En offrant des repas en échange d’une contribution libre et volontaire dont le consommateur fixe lui-même le montant, les cafés RJFP contournent les réglementations en matière d’alimentation qui interdisent au Royaume-Uni la vente de nourriture périmée.
« Nous jugeons par nous-mêmes si la nourriture est propre à la consommation en la goûtant ou en la sentant », explique Adam Smith.
Son intention première n’était pas de nourrir les pauvres. Mais dans de nombreuses communautés, le système qu’il a initié est devenu un moyen d’aider les personnes à faibles revenus ou sans ressource.
Aidée de 90 bénévoles, Shena Cooper, une retraitée, dirige le café RJFP « Elsie’s » à Northampton, dans le centre de l’Angleterre.
« Certaines personnes viennent pour un café et une part de gâteau et donnent quelques livres. Mais d’autres n’ont pas les moyens de contribuer », explique-t-elle.
Les bénévoles doivent relever le défi de créer des plats savoureux avec les aliments qu’ils trouvent, un challenge qui fait « partie du plaisir pour eux », note-t-elle.

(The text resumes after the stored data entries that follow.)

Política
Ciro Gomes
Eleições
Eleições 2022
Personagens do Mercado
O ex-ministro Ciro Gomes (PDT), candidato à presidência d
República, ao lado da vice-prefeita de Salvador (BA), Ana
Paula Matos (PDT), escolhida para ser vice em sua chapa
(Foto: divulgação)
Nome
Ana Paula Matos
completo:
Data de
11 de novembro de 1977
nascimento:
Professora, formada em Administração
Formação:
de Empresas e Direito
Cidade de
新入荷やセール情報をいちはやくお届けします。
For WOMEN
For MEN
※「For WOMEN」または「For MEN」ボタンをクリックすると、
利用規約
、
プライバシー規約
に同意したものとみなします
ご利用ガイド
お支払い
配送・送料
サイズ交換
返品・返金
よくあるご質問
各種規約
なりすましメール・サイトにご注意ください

Au Elsie’s ce mois-ci, un chef invité a transformé des produits locaux aux dates de consommation dépassées en un repas qui se voulait gourmet avec en entrée, crostini accompagné d’une sauce à la poire, puis saucisse tressée avec son cake de polenta avant de conclure sur un dessert à la figue et au chocolat.
Ici, « vous pouvez avoir bonne conscience en mangeant un gâteau ! », plaisante Heike Mapstone, employée dans un centre d’appels. A ses yeux, ce café est « une super idée ».

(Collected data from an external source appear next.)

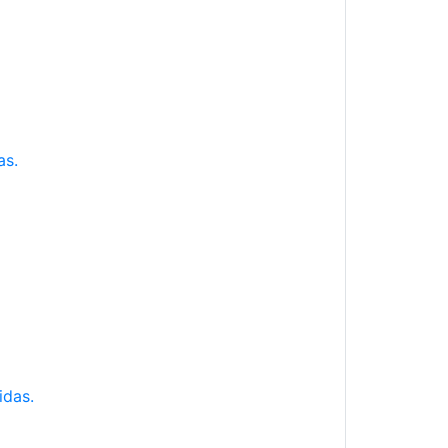
as.
idas.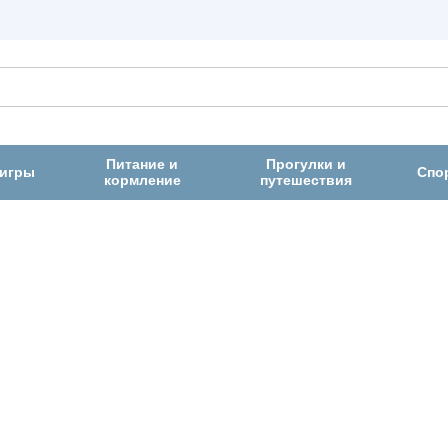
Питание и
Прогулки и
 игры
Спо
кормление
путешествия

Shena Cooper a conscience que son initiative ne représente « que la partie émergée de l’iceberg » en matière de lutte contre le gaspillage, mais elle espère qu’au bout du compte les efforts cumulés permettront « de montrer le système alimentaire tel qu’il fonctionne vraiment ».
Connectés contre le gâchis
« Il y a tellement de choses choquantes », juge-t-elle. « Le fait qu’on fasse faire la moitié du tour du monde en avion à des bananes que l’on jette ensuite à la décharge est ridicule ! »

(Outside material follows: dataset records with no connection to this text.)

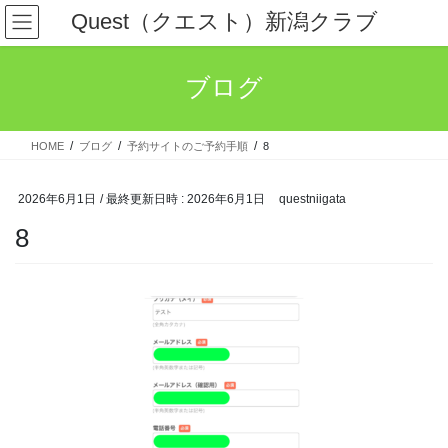
コ
ナ
Quest（クエスト）新潟クラブ
ン
ビ
テ
ゲ
ン
ー
ブログ
ツ
シ
へ
ョ
ス
ン
HOME
ブログ
予約サイトのご予約手順
8
キ
に
ッ
移
プ
動
2026年6月1日
/ 最終更新日時 :
2026年6月1日
questniigata
8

A Brighton, Adam Buckingham nourrit chaque semaine 200 personnes dans un café RJFP installé dans une église. Parmi les dons de nourriture, des jambons Serrano et une grosse quantité de chocolat.
« Ça choque les gens de savoir que toute cette nourriture aurait pu finir à la poubelle », dit-il, appelant à un changement des lois et des mentalités.
Dans le nord de Londres, un duo d’entrepreneurs, Tessa Cook et Saasha Celestial-One vient, lui, de lancer une application (« Olio ») destinée à mettre en contact des consommateurs ayant de la nourriture en surplus et d’autres cherchant à récupérer des aliments.
« Nous avons fait une étude de marché et nous avons découvert qu’un tiers des gens souffrent à l’idée de jeter de la nourriture », explique Tessa Cook. « Pour moi, ça a été une révélation ».
Une quinzaine de « fournisseurs », des particuliers et des entreprises, ont pour l’instant adhéré au système, qui se limite à l’enceinte de Londres. Mais Tessa Cook espère pouvoir élargir le champ rapidement.